▶ Required work
Beginning with the line where "SỰ KIỆN NỔI BẬT" appears, restate each line word for word until the data ends. Pictures do not go in.

▶ Supplied data

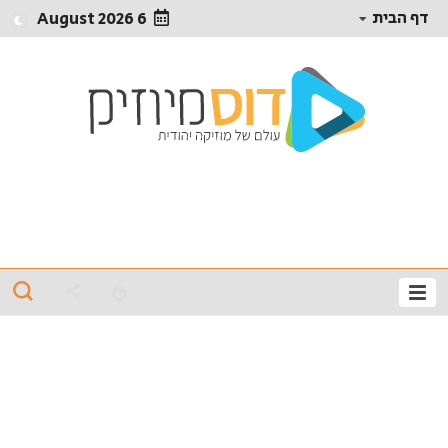
דף הבית
6 August 2026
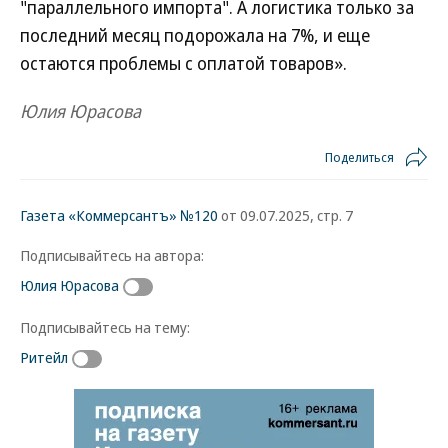
"параллельного импорта". А логистика только за
последний месяц подорожала на 7%, и еще
остаются проблемы с оплатой товаров».
Юлия Юрасова
Поделиться
Газета «Коммерсантъ» №120
от 09.07.2025, стр. 7
Подписывайтесь на автора:
Юлия Юрасова
Подписывайтесь на тему:
Ритейл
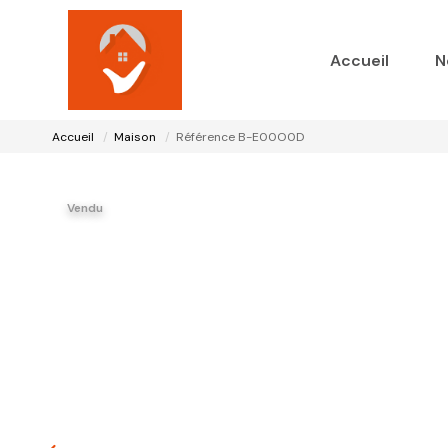
Accueil
N
Accueil
Maison
Référence B-E00O0D
Vendu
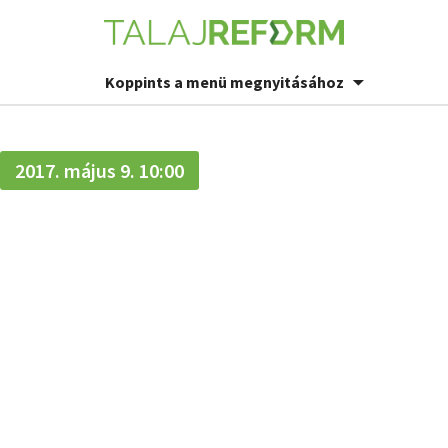
Koppints a menü megnyitásához
2017. május 9. 10:00
Takarónövény
és
talajművelés –
mikor, hogyan,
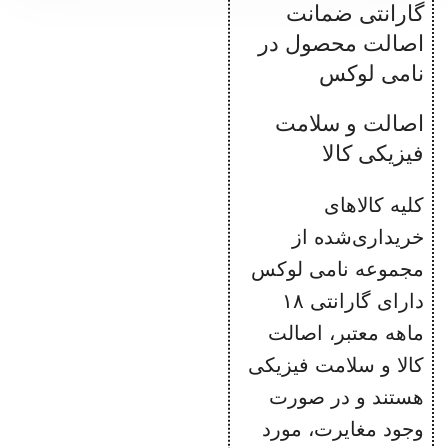
گارانتی ضمانت
برنده جایزه
Good Design
اصالت محصول در
Award 2019
نامی لوکس
پارچ و قطعات
جداشونده قابل
اصالت و سلامت
شستشو
فیزیکی کالا
رنگ: مشکی
کلیه کالاهای
خریداری‌شده از
مجموعه نامی لوکس
دارای گارانتی ۱۸
ماهه معتبر، اصالت
کالا و سلامت فیزیکی
هستند و در صورت
وجود مغایرت، مورد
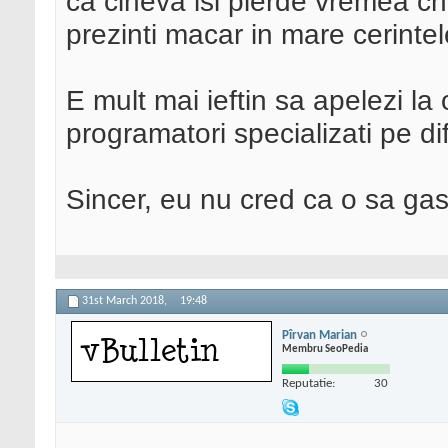
ca cineva isi pierde vremea ch
prezinti macar in mare cerintel
E mult mai ieftin sa apelezi la
programatori specializati pe dif
Sincer, eu nu cred ca o sa gas
31st March 2018,
19:48
Pîrvan Marian
Membru SeoPedia
Reputatie:
30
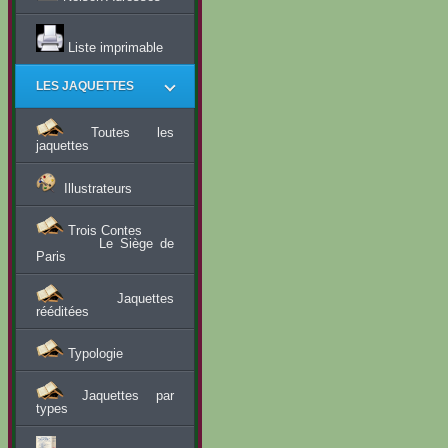
Liste imprimable
LES JAQUETTES
Toutes les
jaquettes
Illustrateurs
Trois Contes
Le Siège de
Paris
Jaquettes
rééditées
Typologie
Jaquettes par
types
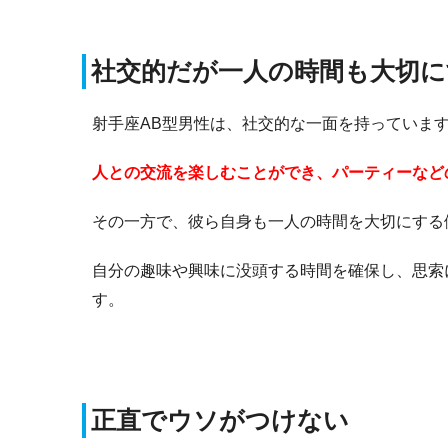
社交的だが一人の時間も大切に
射手座AB型男性は、社交的な一面を持っていま
人との交流を楽しむことができ、パーティーなど
その一方で、彼ら自身も一人の時間を大切にする
自分の趣味や興味に没頭する時間を確保し、思索
す。
正直でウソがつけない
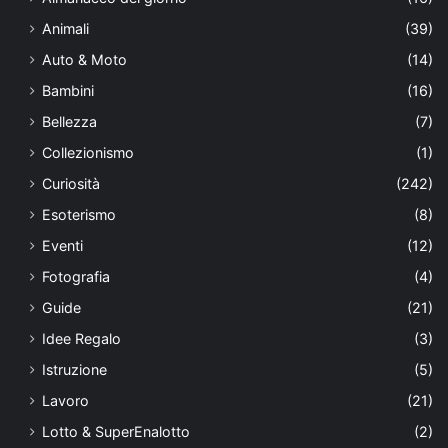
Animali
(39)
Auto & Moto
(14)
Bambini
(16)
Bellezza
(7)
Collezionismo
(1)
Curiosità
(242)
Esoterismo
(8)
Eventi
(12)
Fotografia
(4)
Guide
(21)
Idee Regalo
(3)
Istruzione
(5)
Lavoro
(21)
Lotto & SuperEnalotto
(2)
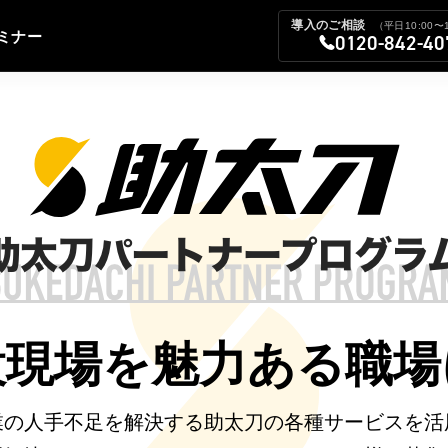
導入のご相談
（平日10:00〜1
ミナー
0120-842-40
設現場を
魅力ある職場
業の人手不足を解決する助太刀の各種サービスを活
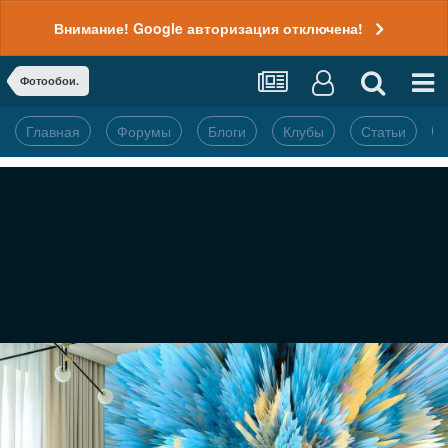
Внимание! Google авторизация отключена!
Фотообои.
Главная
Форумы
Блоги
Клубы
Статьи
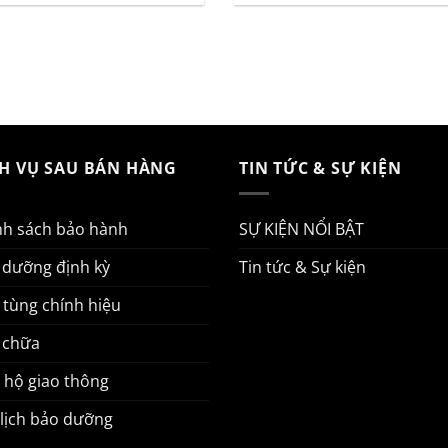
CH VỤ SAU BÁN HÀNG
TIN TỨC & SỰ KIỆN
nh sách bảo hành
SỰ KIỆN NỔI BẬT
 dưỡng định kỳ
Tin tức & Sự kiện
 tùng chính hiệu
 chữa
 hộ giao thông
 lịch bảo dưỡng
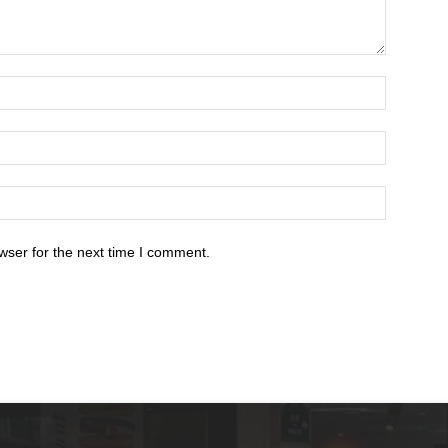
wser for the next time I comment.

▶ Answer box
SỰ KIỆN NỔI BẬT
 dưỡng định kỳ
Tin tức & Sự kiện
 tùng chính hiệu
 chữa
 hộ giao thông
 lịch bảo dưỡng
wser for the next time I comment.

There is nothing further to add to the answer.